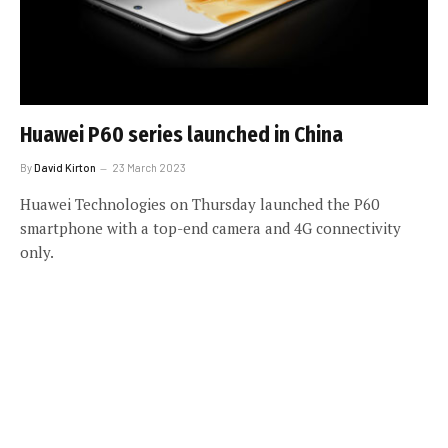
Huawei P60 series launched in China
By
David Kirton
23 March 2023
Huawei Technologies on Thursday launched the P60
smartphone with a top-end camera and 4G connectivity
only.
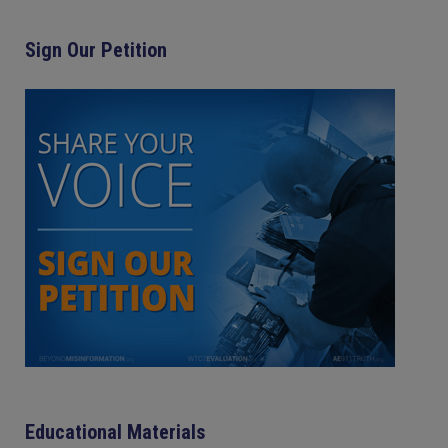
Sign Our Petition
Educational Materials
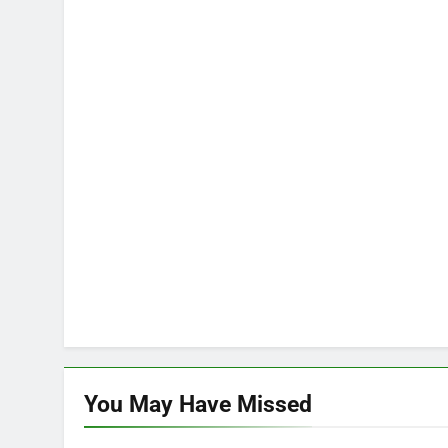
You May Have
Missed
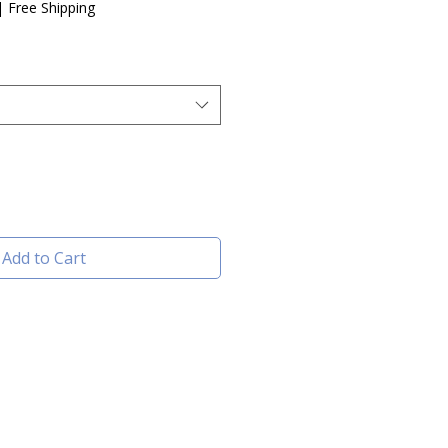
|
Free Shipping
Add to Cart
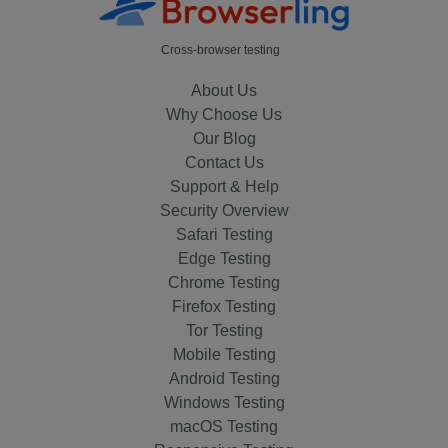
Cross-browser testing
About Us
Why Choose Us
Our Blog
Contact Us
Support & Help
Security Overview
Safari Testing
Edge Testing
Chrome Testing
Firefox Testing
Tor Testing
Mobile Testing
Android Testing
Windows Testing
macOS Testing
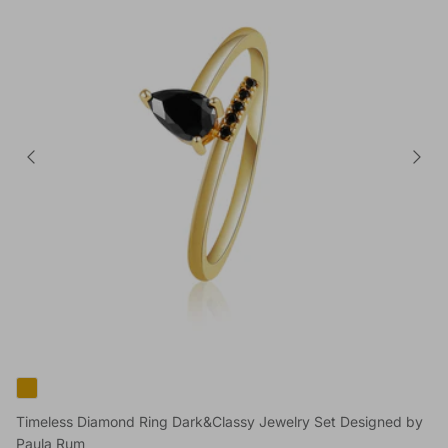
Timeless Diamond Ring Dark&Classy Jewelry Set Designed by
Paula Rum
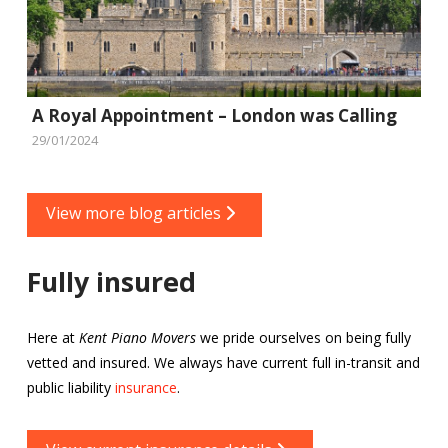
A Royal Appointment – London was Calling
29/01/2024
View more blog articles
Fully insured
Here at
Kent Piano Movers
we pride ourselves on being fully
vetted and insured. We always have current full in-transit and
public liability
insurance
.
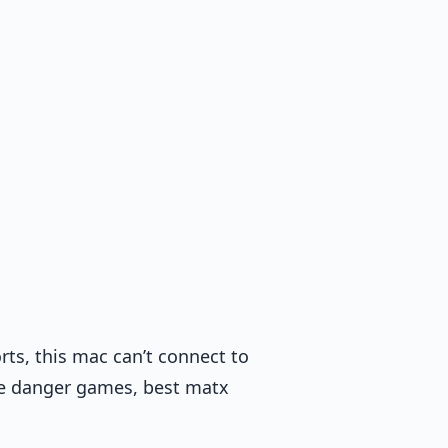
orts, this mac can’t connect to
he danger games, best matx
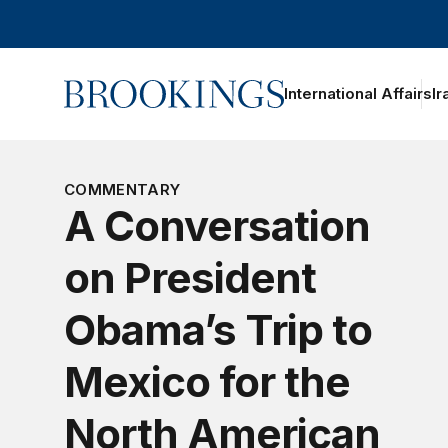
Home
International Affairs
Ir
COMMENTARY
A Conversation
on President
Obama’s Trip to
Mexico for the
North American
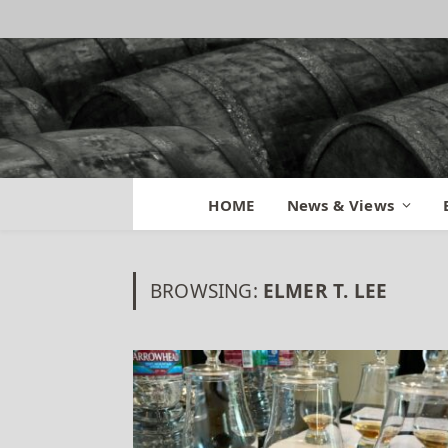
HOME
News & Views
BROWSING:
ELMER T. LEE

========

Task item:
From the entries above, copy each line that holds "insured".

Solution to this task:
Fully insured
vetted and insured. We always have current full in-transit and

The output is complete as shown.